Last year he was forced to repay $14,000 for wrongful use of entitlements, including travel for his family. In 2003, the Finance Department demanded he repay $7785.67 for breaching the family travel entitlement. His phone bill alone for half of 2009 was $14,764, which was more than that of Kevin Rudd, who was prime minister at the time. His cabs cost $16,000 over just six months, plus $8600 on private-plate cars (it was later revealed his son was spending time driving the taxpayer-funded car). All up, in the last six months of 2009 - a period that caught the eye of the Finance Department - Slipper's upkeep as a humble backbencher, including the running of his electoral office, cost the public $640,562. Slipper's expenditure rolled along last year, when he attracted notice for spending $30,000 on family travel, and also when he took a 43-day overseas tour, which he explained was on parliamentary business."(Update: More today in The Weekend Australian including reference to a police investigation.)

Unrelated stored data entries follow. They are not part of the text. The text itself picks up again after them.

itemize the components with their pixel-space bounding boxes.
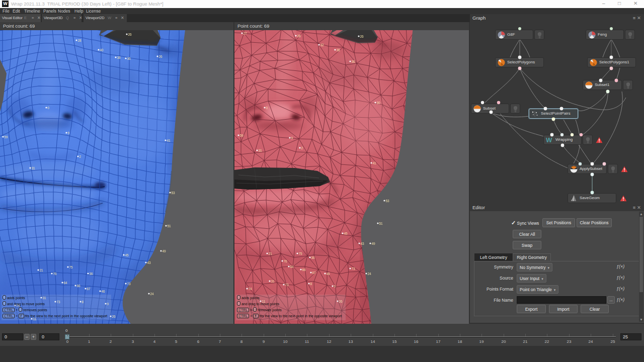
svg-text:27: 27 (244, 32, 248, 35)
svg-text:66: 66 (302, 268, 306, 272)
svg-text:51: 51 (379, 222, 383, 225)
svg-text:8: 8 (310, 282, 312, 286)
svg-text:64: 64 (64, 281, 68, 285)
svg-text:53: 53 (386, 199, 390, 203)
svg-text:45: 45 (125, 253, 129, 257)
svg-text:38: 38 (337, 48, 341, 52)
svg-text:28: 28 (78, 39, 82, 42)
svg-text:31: 31 (32, 166, 36, 170)
svg-text:21: 21 (40, 268, 44, 272)
svg-text:49: 49 (372, 242, 376, 245)
svg-text:73: 73 (352, 267, 356, 270)
svg-text:43: 43 (361, 242, 365, 245)
svg-text:49: 49 (163, 249, 167, 253)
svg-text:28: 28 (297, 34, 301, 38)
svg-text:38: 38 (117, 56, 121, 59)
svg-text:30: 30 (377, 101, 381, 105)
svg-text:75: 75 (69, 265, 73, 269)
svg-text:75: 75 (299, 252, 303, 255)
svg-text:67: 67 (87, 287, 91, 291)
svg-text:74: 74 (249, 287, 253, 291)
svg-text:64: 64 (290, 265, 294, 268)
svg-text:46: 46 (327, 272, 331, 276)
svg-text:31: 31 (259, 149, 263, 152)
svg-text:26: 26 (159, 55, 163, 58)
svg-text:9: 9 (68, 131, 70, 135)
svg-text:36: 36 (352, 60, 356, 63)
svg-text:26: 26 (112, 315, 116, 318)
svg-text:73: 73 (285, 283, 289, 287)
svg-text:36: 36 (311, 256, 315, 259)
svg-text:43: 43 (147, 261, 151, 264)
svg-text:51: 51 (168, 224, 172, 228)
svg-text:24: 24 (368, 272, 372, 276)
svg-text:46: 46 (102, 290, 106, 293)
svg-text:2: 2 (301, 146, 303, 150)
svg-text:32: 32 (320, 43, 325, 47)
svg-text:45: 45 (344, 232, 348, 235)
svg-text:2: 2 (79, 155, 82, 158)
svg-text:9: 9 (291, 136, 293, 140)
svg-text:41: 41 (373, 161, 377, 165)
svg-text:41: 41 (167, 139, 171, 142)
svg-text:59: 59 (240, 134, 244, 137)
svg-text:40: 40 (100, 48, 104, 52)
svg-text:73: 73 (127, 282, 131, 286)
svg-text:53: 53 (172, 191, 176, 195)
svg-text:66: 66 (77, 284, 81, 288)
svg-text:26: 26 (360, 35, 364, 38)
svg-text:36: 36 (90, 272, 94, 276)
svg-text:21: 21 (269, 252, 273, 255)
svg-text:9: 9 (334, 285, 336, 288)
svg-text:0: 0 (266, 106, 268, 110)
svg-text:76: 76 (53, 272, 57, 276)
svg-text:67: 67 (312, 271, 316, 275)
svg-text:76: 76 (284, 259, 288, 263)
svg-text:26: 26 (128, 33, 132, 36)
svg-text:24: 24 (150, 292, 154, 296)
svg-text:59: 59 (5, 135, 9, 139)
svg-text:0: 0 (48, 106, 50, 110)
svg-text:31: 31 (271, 280, 275, 283)
svg-text:36: 36 (127, 57, 131, 60)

A broad range of concerns regarding transparency and accountability for entitlements and expenditure for and on behalf of members and senators were canvassed at length here last year.
That the Special Minister of State, on the advice of the Department of Finance and Deregulation, table in the parliament: (i) the name of any sitting or former senator or member who has not substantially complied with a request for information about an alleged entitlement misuse within a reasonable time (for example, 28 days) (ii) the outcome of the investigation into the complaint, and (iii) regular reports setting out each senator’s and member’s compliance with the requirement for certification that entitlements have been accessed in accordance with the relevant legislation, including any justification given by the senator or member for non-compliance with the requirement.

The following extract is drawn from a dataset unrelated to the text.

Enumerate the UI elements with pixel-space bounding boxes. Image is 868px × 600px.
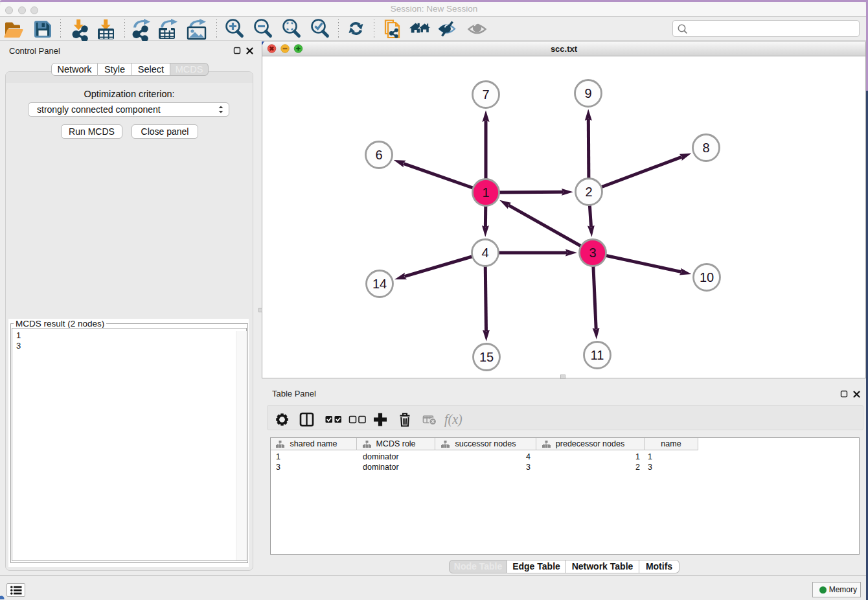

A parliamentary integrity commissioner?
This prospect was agreed as part of the minority government agreements of last year. Nothing transpired in the year since until it rated a mention this week in a parliamentary committee report on a possible code of conduct for federal parliamentarians (something first raised in 1975!). If a code were to be adopted,
"the Committee would see value in the appointment of an independent Parliamentary Integrity Commissioner whose central role would be to receive and investigate complaints under the proposed code of conduct."
"the Committee has not considered the wider possible role of a Parliamentary Integrity Commissioner in relation to the use of parliamentary entitlements."

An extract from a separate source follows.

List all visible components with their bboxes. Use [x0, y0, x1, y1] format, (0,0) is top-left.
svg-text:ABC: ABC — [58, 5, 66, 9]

Improvements have been made since 2007 concerning disclosure of payments made by the Department of Finance and Deregulation.
More transparency needed
Among other recommendations the Belcher committee recommended  that "the presiding officers be encouraged to provide regular public reporting of expenditure on services provided to individual senators and members wherever possible. and that all senators and members be required to provide a link on their official parliamentary websites (at www.aph.gov.au) to their individual expenditure reports on the Finance website.(They don't-example)
Whatever "encouragement" about regular reporting there has been has had no effect to date, although to my pleasant surprise the Register of Interests of members of the House of Representatives is on line these days. In all this no one has even mentioned anything world class like the one stop, on line, fully searchable system in place for accountability purposes in the Scottish Parliament.
"There are problems of transparency as not all expenditure is publicly reported in detail and it is difficult, if not impossible, to identify the total expenditure on parliamentarians entitlements and all the ‘entitlements’ that parliamentarians might have. This creates problems both for parliamentarians in accessing entitlements and the various agencies in administering the entitlements. Also there is not a broader transparency as some of the ‘entitlements’ are buried in obscure decision making and are not always clearly articulated;...there are issues of accountability as the myriad of entitlements and the number of agencies providing services create multiple lines of accountability and differing bases for providing accountability."